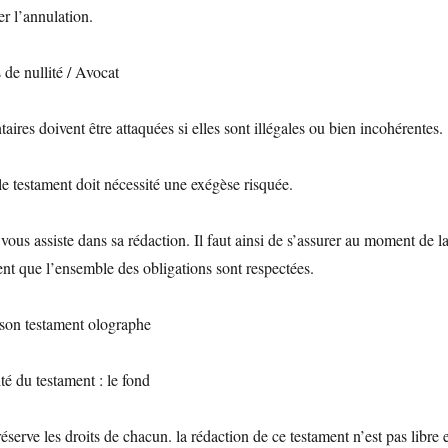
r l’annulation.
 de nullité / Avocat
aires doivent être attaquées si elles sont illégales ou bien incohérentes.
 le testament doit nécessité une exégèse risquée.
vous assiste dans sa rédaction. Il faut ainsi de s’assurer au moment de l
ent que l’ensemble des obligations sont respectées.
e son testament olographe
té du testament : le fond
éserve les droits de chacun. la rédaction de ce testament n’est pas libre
======
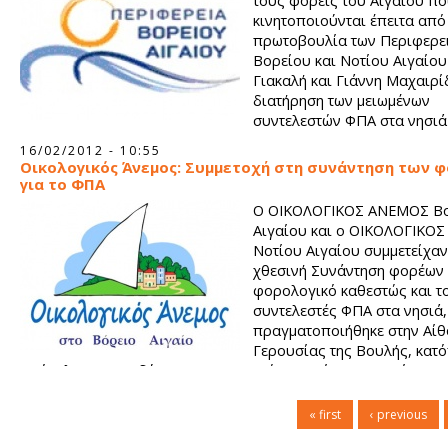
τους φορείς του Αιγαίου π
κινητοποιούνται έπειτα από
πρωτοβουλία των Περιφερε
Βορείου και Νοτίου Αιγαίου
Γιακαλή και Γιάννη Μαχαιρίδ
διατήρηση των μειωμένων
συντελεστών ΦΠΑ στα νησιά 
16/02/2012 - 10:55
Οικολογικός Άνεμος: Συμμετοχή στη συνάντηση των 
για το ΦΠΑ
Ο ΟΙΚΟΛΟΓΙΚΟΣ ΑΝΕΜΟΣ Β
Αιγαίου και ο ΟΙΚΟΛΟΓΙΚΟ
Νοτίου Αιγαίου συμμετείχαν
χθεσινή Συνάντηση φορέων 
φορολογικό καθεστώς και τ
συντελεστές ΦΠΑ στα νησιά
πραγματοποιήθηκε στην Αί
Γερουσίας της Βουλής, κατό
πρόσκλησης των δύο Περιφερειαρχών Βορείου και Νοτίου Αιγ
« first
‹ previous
======
Task objective: What this exercise asks for is every line of the data above with the word "sont".

Answer box:
aires doivent être attaquées si elles sont illégales ou bien incohérentes.
ent que l’ensemble des obligations sont respectées.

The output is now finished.